Sure, on top of the ingredients list you can now click on the metric link. This will convert the recipe in grams immediately. Enjoy, Carine
Hi! Is there anyway to sub the cooking chocolate (wet ingredient) with cacao powder altered in some way?
If you do, the batter may not hold especially if you choose the egg free version!
How did you come up with the nutrition calculation? When I put the ingredients in myfitnesspal, I’m getting 6.5g carbs and 1.8 grams of protein. I assume most is coming from the Monkfruit, which would come out in net carbs, but how did you get the original carb calculation?

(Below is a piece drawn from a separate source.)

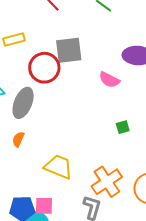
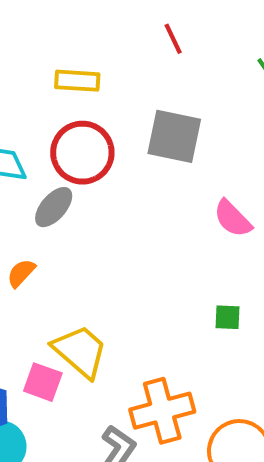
red circle: (44, 68) -> (82, 153), moved
gray ellipse: (23, 103) -> (54, 207), size x0.7
pink square: (44, 206) -> (43, 382), moved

On a keto low carb diet you count net carbs. Net carbs are total carbs takeaway fiber and sugar alcohol! Your fitnesspal calculation seems to includes the sugar alcohol from the sweetener resulting in 6.5g carbs – in fact one piece of brownie has abou 2 tsp sugar alcohol which is about 4 g carbs but all those carbs are sugar alcohol! Our nutrition panel doesn’t shows the sugar alcohol from sugar free sweeener in the carb row as those are not assimilated carbs and not counted on keto low carb diet. Then, we show fiber and you do the maths to get the net carbs (total carbs – fiber). In the recipe note, we always do the net carbs calculation per serve to help you. Regarding your slight difference of protein, it can come form size of eggs you enter or the almond flour brands. Brands you are using slightly impact nurition panel by +/-15%. I hope it helps. XOXO Carine.
Can you use Honey in this recipe instead of sugar?
There is no sugar used in my recipes. I am using ugar free natural crystal sweetner like erythritol, monk fruit, allulose. You can probably use honey in this recipe but I didn’t try so I am unsure how it will come out. Enjoy! XOXO Carine.
Carine, You have “hands down” the BEST site for KETO/VEGAN recipes I’ve ever seen, and I am ALWAYS searching for good things to eat. Your recipes are simple, easy to make & are always consistently excellent. THANK YOU so much for doing the hard work of experimenting so those of out here have some great options! You’re the BEST!!!!
Thanks for such a lovely feedback! You made my day beautiful. Enjoy the recipes around here. XOXO Carine.